Tensors depict change, changing changes, changes in changing changes and even variations of higher orders. Conceptually, tensor resemble relative phase. Tensors relationships transform in the same way that relative phase does. This transformational feature affords us an impressionistic look at their meaning.

Do you recall the dot transform experiments from the last chapter:

Notice the diagonal arrangement of both the dots and the rings. If we rotate the rings so as to bring them into a horizontal orientation (tilt your head), the dots also take on a horizontal arrangement.

The rings and dots are transforms of each other. The fundamental direction of change remains constant in the transform as well as its back-transform. And during rotation, the basic orientation of the rings and dots--relative to each other--remains invariant. Absolute values differ enormously. But as we can see for ourselves, the relative values transform in the same way. This is the cardinal characteristic of the tensor: it preserves an abstract ratio independent of the coordinate system. If we stop to think about it, we realize that if tensors carry their own meaning wherever they go, they should be able to define the coordinate itself. And so they do.
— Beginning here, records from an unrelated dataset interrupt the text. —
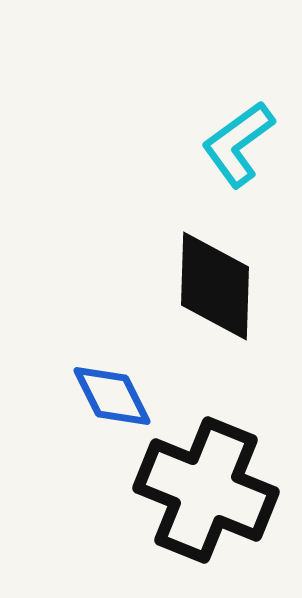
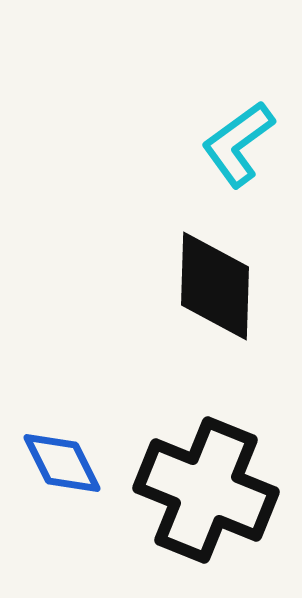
blue diamond: moved 50 px left, 67 px down
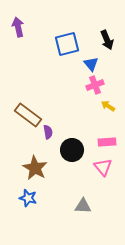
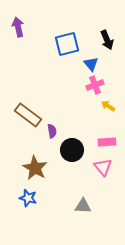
purple semicircle: moved 4 px right, 1 px up
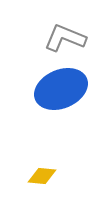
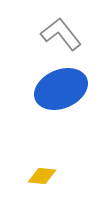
gray L-shape: moved 4 px left, 4 px up; rotated 30 degrees clockwise
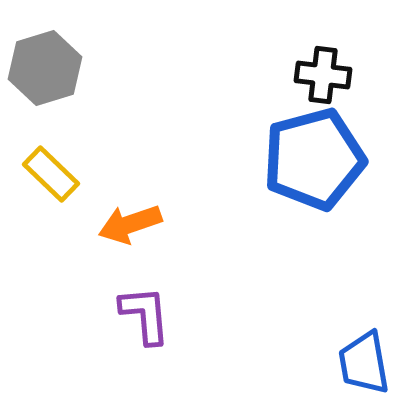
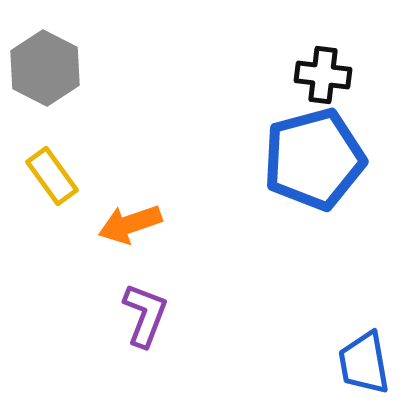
gray hexagon: rotated 16 degrees counterclockwise
yellow rectangle: moved 1 px right, 2 px down; rotated 10 degrees clockwise
purple L-shape: rotated 26 degrees clockwise
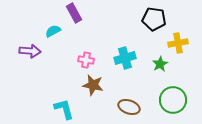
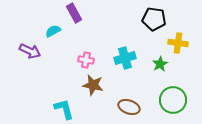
yellow cross: rotated 18 degrees clockwise
purple arrow: rotated 20 degrees clockwise
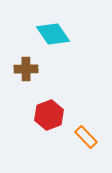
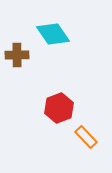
brown cross: moved 9 px left, 14 px up
red hexagon: moved 10 px right, 7 px up
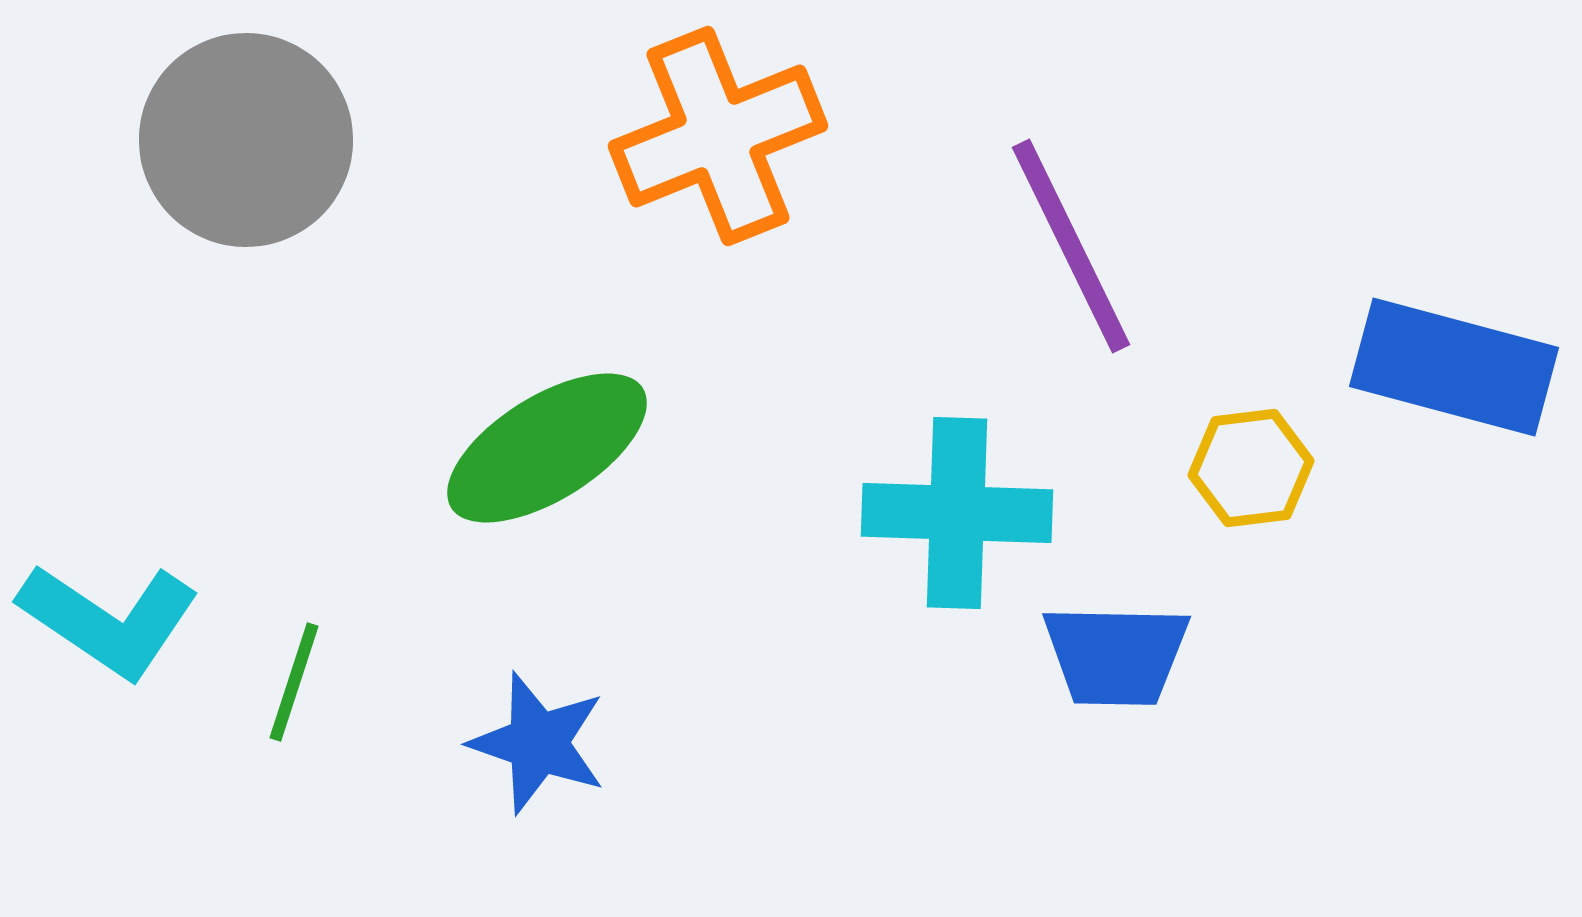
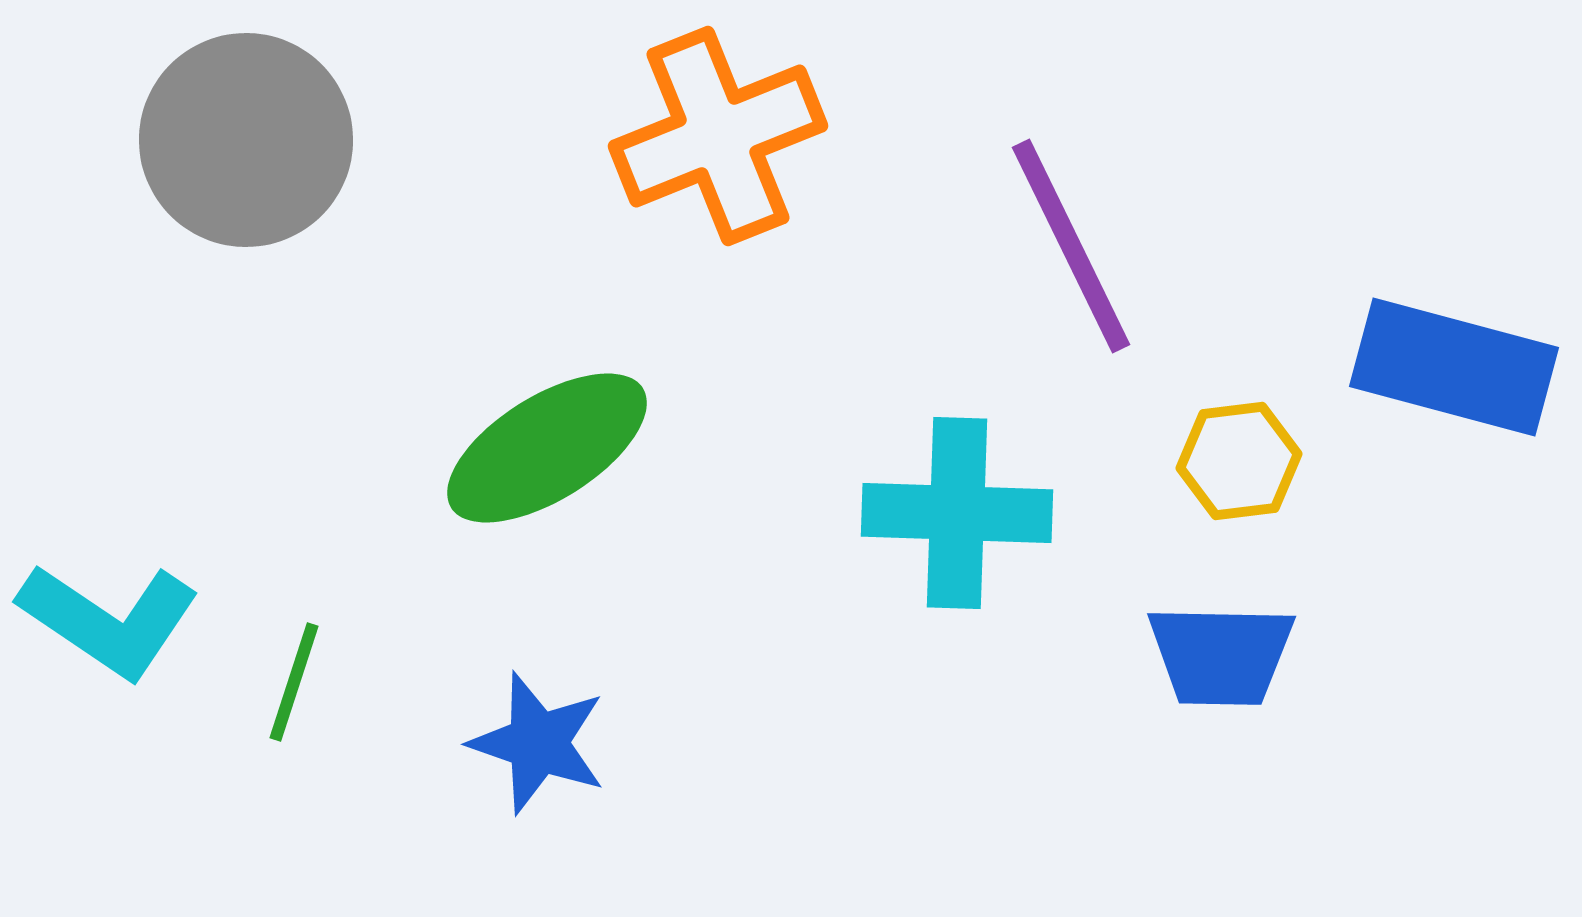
yellow hexagon: moved 12 px left, 7 px up
blue trapezoid: moved 105 px right
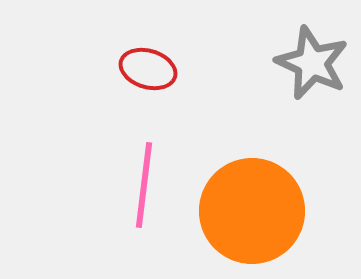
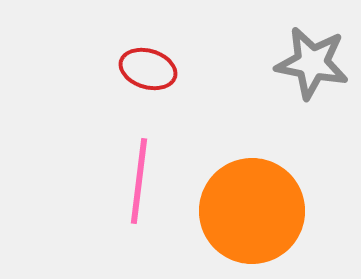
gray star: rotated 14 degrees counterclockwise
pink line: moved 5 px left, 4 px up
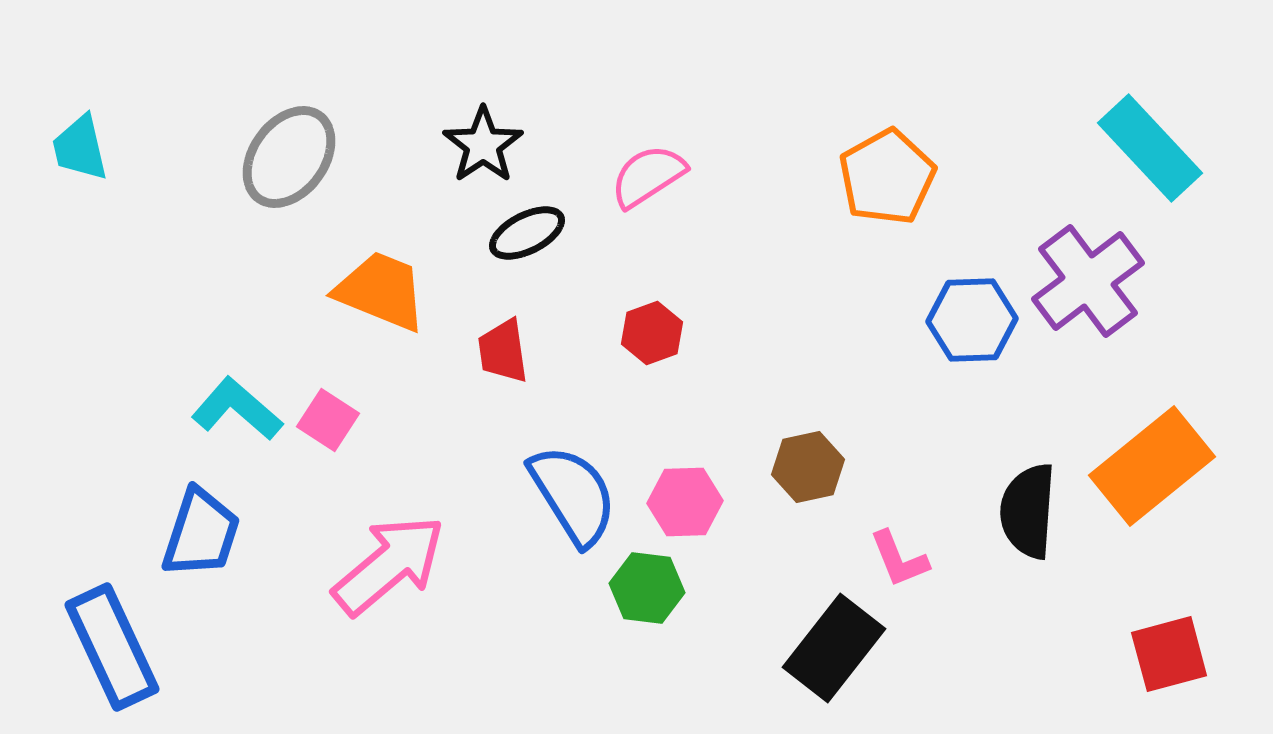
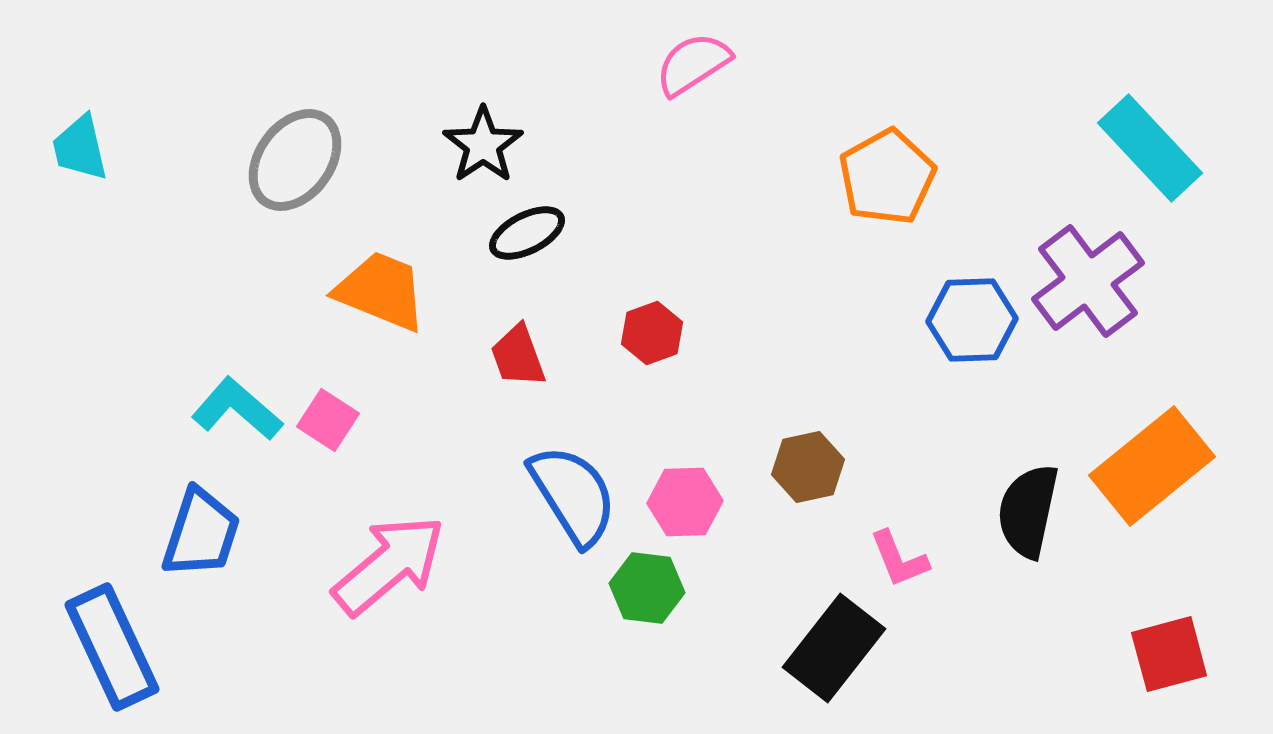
gray ellipse: moved 6 px right, 3 px down
pink semicircle: moved 45 px right, 112 px up
red trapezoid: moved 15 px right, 5 px down; rotated 12 degrees counterclockwise
black semicircle: rotated 8 degrees clockwise
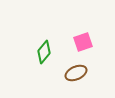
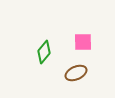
pink square: rotated 18 degrees clockwise
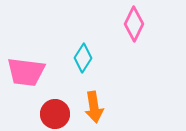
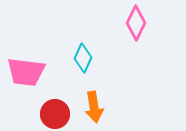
pink diamond: moved 2 px right, 1 px up
cyan diamond: rotated 8 degrees counterclockwise
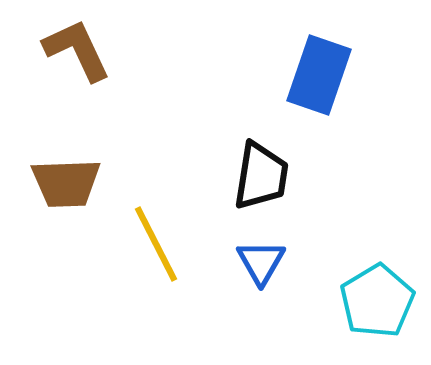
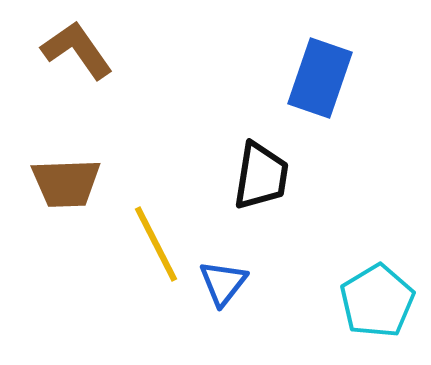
brown L-shape: rotated 10 degrees counterclockwise
blue rectangle: moved 1 px right, 3 px down
blue triangle: moved 38 px left, 21 px down; rotated 8 degrees clockwise
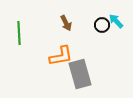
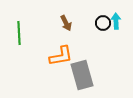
cyan arrow: rotated 42 degrees clockwise
black circle: moved 1 px right, 2 px up
gray rectangle: moved 2 px right, 1 px down
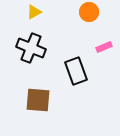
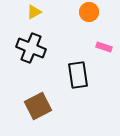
pink rectangle: rotated 42 degrees clockwise
black rectangle: moved 2 px right, 4 px down; rotated 12 degrees clockwise
brown square: moved 6 px down; rotated 32 degrees counterclockwise
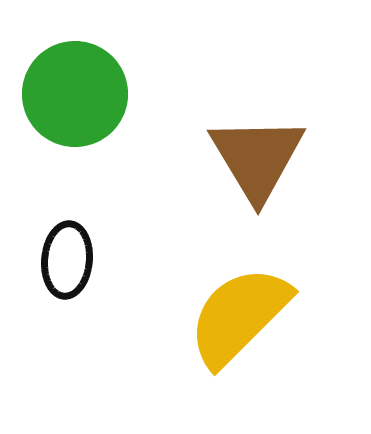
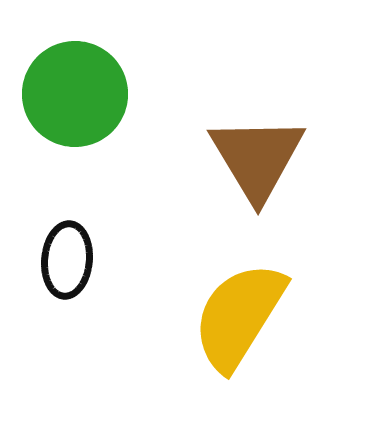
yellow semicircle: rotated 13 degrees counterclockwise
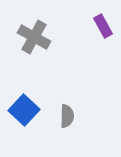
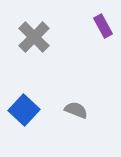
gray cross: rotated 16 degrees clockwise
gray semicircle: moved 9 px right, 6 px up; rotated 70 degrees counterclockwise
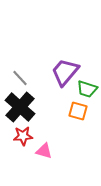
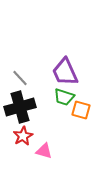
purple trapezoid: rotated 64 degrees counterclockwise
green trapezoid: moved 23 px left, 8 px down
black cross: rotated 32 degrees clockwise
orange square: moved 3 px right, 1 px up
red star: rotated 24 degrees counterclockwise
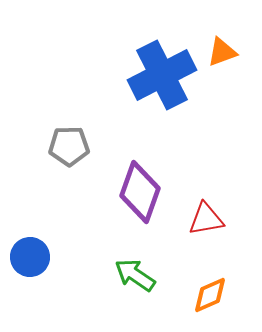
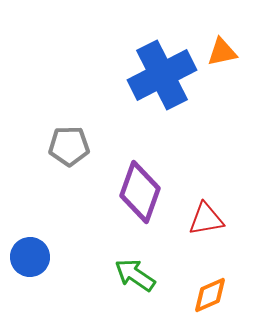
orange triangle: rotated 8 degrees clockwise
Ordinary mathematical operations begin with a definition of the coordinate system. Let's ask, as Riemann did, what's the basis for such definitions? With what omniscience do we survey the totality of the real and ideal--from outside, no less!--and decide a priori just what a universe must be like? The user of tensors begins with a humble attitude. The user of tensors begins, as did Riemann, ignorant of the universe--and aware of his or her ignorance. The user of tensors is obliged to calculate the coordinate system only after arriving there and is not at all free to proclaim the coordinate system in advance. Tensors can work in the Cartesian systems of ordinary graphs; they can work in Euclid's world. But it is almost as though they were created to mediate travel in Riemann's abstract universes.